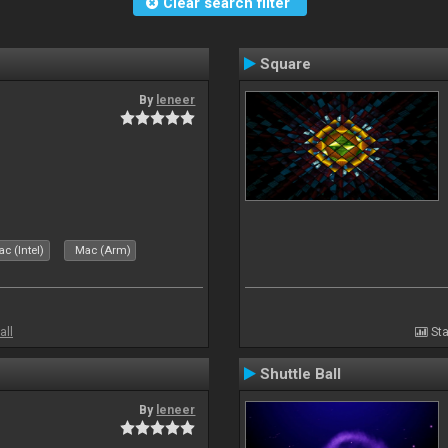
Clear search filter
Square
By
leneer
c (Intel)
Mac (Arm)
all
Sta
Shuttle Ball
By
leneer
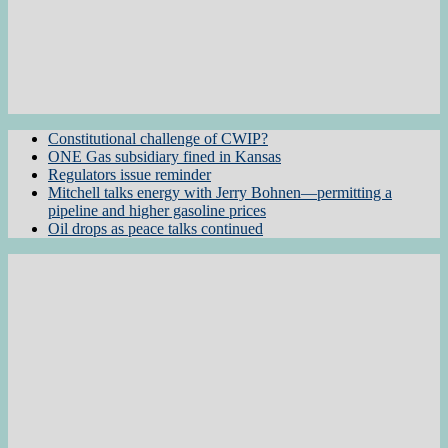
Constitutional challenge of CWIP?
ONE Gas subsidiary fined in Kansas
Regulators issue reminder
Mitchell talks energy with Jerry Bohnen—permitting a
pipeline and higher gasoline prices
Oil drops as peace talks continued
- - - -
_WORK TO COMPLETE:_ Go through the material and copy out every line with "talks" in it.

_PROBLEM SOLUTION:_
Mitchell talks energy with Jerry Bohnen—permitting a
Oil drops as peace talks continued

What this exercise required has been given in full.